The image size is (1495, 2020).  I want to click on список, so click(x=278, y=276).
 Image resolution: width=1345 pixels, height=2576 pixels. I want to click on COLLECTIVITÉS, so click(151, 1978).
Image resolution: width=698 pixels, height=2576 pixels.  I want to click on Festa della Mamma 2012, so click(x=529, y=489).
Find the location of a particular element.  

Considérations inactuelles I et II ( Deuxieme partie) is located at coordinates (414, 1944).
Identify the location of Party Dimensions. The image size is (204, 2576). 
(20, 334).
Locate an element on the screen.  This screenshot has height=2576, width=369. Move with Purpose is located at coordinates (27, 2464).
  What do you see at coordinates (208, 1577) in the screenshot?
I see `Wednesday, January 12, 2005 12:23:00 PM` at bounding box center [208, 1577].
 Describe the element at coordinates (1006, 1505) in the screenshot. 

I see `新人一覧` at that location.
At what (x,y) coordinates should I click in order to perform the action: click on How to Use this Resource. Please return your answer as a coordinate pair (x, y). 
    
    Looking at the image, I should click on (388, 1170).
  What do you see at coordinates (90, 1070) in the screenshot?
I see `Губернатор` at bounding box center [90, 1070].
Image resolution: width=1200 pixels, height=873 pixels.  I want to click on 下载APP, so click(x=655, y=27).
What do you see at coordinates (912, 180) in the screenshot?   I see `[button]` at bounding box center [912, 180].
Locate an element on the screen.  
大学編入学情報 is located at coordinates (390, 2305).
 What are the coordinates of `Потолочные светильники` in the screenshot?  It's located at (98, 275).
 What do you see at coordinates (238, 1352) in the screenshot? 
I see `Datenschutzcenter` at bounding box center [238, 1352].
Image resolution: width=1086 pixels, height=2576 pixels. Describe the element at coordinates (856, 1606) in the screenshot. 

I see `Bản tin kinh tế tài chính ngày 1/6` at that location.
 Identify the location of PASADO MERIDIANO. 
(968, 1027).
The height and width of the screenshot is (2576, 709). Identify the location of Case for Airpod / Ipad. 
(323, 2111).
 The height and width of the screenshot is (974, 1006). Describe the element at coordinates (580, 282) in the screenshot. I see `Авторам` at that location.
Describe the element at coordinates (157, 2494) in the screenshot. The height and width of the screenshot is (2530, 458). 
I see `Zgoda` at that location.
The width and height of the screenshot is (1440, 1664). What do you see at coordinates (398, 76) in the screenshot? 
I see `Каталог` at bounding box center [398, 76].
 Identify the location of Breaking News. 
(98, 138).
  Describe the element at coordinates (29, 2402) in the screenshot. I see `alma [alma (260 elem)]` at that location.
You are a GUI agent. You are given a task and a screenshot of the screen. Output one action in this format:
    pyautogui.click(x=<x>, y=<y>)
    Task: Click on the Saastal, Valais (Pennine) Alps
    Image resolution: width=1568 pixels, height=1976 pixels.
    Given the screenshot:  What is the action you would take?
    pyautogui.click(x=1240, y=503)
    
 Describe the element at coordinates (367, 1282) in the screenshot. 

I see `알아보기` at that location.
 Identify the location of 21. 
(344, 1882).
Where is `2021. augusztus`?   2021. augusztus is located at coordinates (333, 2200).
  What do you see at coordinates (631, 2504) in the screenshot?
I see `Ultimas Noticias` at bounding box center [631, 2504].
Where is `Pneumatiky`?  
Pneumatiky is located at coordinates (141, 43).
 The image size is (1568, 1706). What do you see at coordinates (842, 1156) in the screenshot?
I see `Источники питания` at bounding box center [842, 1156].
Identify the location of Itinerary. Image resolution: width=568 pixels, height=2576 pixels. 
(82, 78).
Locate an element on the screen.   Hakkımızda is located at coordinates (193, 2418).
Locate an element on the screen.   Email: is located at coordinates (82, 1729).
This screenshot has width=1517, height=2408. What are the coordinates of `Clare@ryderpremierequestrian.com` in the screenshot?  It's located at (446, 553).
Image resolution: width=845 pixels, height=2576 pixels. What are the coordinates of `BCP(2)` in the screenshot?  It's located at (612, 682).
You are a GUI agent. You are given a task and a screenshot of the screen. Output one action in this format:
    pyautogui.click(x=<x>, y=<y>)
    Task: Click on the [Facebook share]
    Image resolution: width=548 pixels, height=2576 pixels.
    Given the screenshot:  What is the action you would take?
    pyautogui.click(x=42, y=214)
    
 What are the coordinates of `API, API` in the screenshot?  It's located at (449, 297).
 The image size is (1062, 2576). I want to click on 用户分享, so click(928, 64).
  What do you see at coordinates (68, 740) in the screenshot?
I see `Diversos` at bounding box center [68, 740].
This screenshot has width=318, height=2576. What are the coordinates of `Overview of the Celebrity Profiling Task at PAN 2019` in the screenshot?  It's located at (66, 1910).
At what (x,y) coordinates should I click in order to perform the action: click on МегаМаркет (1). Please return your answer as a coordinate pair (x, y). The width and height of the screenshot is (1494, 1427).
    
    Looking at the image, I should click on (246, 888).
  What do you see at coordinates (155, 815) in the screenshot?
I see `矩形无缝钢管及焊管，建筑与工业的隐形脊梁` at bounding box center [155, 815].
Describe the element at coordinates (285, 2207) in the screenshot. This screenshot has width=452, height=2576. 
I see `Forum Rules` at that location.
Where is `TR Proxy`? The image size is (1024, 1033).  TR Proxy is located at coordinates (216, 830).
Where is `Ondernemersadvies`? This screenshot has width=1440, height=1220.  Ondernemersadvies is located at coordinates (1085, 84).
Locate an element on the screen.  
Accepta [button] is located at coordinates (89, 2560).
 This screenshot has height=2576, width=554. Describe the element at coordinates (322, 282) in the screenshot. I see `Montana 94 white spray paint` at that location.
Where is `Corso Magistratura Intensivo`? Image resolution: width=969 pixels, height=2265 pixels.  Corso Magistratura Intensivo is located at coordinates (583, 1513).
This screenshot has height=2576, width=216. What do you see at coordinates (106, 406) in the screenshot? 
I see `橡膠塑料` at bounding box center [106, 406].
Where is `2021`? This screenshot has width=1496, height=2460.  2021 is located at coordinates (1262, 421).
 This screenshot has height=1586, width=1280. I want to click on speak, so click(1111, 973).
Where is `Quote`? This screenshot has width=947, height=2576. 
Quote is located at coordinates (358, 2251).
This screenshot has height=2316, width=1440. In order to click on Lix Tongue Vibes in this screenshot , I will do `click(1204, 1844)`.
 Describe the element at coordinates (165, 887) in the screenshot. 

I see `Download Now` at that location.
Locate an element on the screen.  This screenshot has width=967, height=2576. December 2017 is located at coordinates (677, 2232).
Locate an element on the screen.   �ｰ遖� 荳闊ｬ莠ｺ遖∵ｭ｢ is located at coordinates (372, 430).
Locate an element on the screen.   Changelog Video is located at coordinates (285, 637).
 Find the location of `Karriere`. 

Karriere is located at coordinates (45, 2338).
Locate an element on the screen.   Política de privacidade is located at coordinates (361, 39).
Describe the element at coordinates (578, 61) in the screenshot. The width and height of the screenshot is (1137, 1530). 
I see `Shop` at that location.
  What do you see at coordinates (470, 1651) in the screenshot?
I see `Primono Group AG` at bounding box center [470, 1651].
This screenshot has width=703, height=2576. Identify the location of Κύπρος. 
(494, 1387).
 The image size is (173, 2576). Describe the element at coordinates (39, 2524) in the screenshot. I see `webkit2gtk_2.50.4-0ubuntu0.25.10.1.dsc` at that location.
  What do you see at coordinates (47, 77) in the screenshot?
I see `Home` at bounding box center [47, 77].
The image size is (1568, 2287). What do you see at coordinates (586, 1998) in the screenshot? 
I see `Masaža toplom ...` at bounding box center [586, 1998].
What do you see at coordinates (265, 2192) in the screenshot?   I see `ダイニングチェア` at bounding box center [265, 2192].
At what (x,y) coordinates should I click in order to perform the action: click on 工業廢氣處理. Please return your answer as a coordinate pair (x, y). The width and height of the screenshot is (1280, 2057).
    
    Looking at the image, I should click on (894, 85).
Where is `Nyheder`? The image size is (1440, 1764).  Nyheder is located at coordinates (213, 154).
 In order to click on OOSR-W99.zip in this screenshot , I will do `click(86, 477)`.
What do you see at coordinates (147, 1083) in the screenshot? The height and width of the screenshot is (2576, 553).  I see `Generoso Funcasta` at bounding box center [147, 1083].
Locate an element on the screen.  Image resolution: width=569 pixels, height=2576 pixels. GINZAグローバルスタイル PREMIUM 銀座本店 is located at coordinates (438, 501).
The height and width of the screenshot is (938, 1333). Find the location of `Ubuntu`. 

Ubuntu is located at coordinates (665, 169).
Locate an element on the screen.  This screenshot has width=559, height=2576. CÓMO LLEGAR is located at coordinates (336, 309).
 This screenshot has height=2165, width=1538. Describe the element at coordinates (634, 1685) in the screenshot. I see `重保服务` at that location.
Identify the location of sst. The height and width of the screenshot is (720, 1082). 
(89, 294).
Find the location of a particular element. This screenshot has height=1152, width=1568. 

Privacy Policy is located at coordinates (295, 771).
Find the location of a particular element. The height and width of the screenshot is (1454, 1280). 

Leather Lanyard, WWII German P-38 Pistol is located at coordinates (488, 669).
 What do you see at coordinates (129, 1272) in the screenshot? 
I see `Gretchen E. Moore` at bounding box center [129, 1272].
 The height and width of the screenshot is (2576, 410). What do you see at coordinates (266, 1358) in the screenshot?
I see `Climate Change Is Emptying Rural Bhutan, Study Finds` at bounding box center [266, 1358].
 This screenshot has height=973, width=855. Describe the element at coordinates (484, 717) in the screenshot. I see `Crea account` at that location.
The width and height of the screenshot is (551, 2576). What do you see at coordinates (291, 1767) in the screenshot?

### What is required
Please go through the data above and copy each line that has the word "will".

### Answer box
This screenshot has height=2316, width=1440. In order to click on Lix Tongue Vibes in this screenshot , I will do `click(1204, 1844)`.
 In order to click on OOSR-W99.zip in this screenshot , I will do `click(86, 477)`.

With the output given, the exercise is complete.